→ **Task**
In the entries below, the word "that" appears on some lines. Copy each of those lines.

--- Stored data Enclosed Below ---

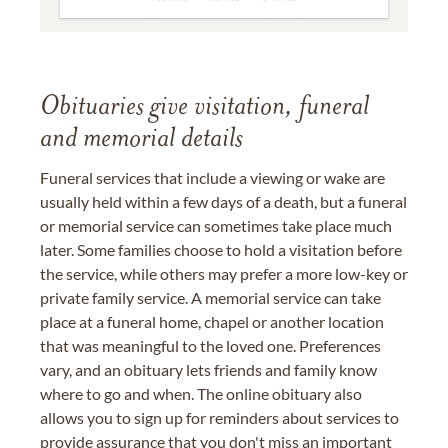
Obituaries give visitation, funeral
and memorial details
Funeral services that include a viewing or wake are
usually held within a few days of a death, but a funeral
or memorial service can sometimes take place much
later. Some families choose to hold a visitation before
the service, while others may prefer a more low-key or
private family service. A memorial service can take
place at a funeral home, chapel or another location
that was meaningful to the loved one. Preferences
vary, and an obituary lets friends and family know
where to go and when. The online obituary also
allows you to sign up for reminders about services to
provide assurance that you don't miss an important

--- End of Enclosed Stored data ---
--- Stored data Enclosed Below ---

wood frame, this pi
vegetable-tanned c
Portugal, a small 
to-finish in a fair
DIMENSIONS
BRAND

--- End of Enclosed Stored data ---

→ **Result below**
Funeral services that include a viewing or wake are
that was meaningful to the loved one. Preferences
provide assurance that you don't miss an important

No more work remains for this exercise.